**WORK ORDER:** Images stay out; everything else in the records is to be set down exactly.

**LISTED ENTRIES:**
::::::::::
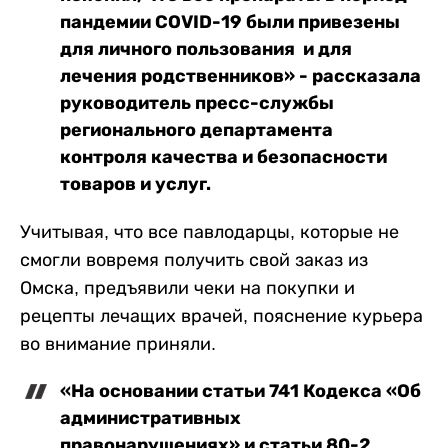
пандемии COVID-19 были привезены
для личного пользования и для
лечения родственников» - рассказала
руководитель пресс-службы
регионального департамента
контроля качества и безопасности
товаров и услуг.
Учитывая, что все павлодарцы, которые не
смогли вовремя получить свой заказ из
Омска, предъявили чеки на покупки и
рецепты лечащих врачей, пояснение курьера
во внимание приняли.
«На основании статьи 741 Кодекса «Об
административных
правонарушениях» и статьи 80-2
::::::::::
**REPLY:**
пандемии COVID-19 были привезены
для личного пользования и для
лечения родственников» - рассказала
руководитель пресс-службы
регионального департамента
контроля качества и безопасности
товаров и услуг.
Учитывая, что все павлодарцы, которые не
смогли вовремя получить свой заказ из
Омска, предъявили чеки на покупки и
рецепты лечащих врачей, пояснение курьера
во внимание приняли.
«На основании статьи 741 Кодекса «Об
административных
правонарушениях» и статьи 80-2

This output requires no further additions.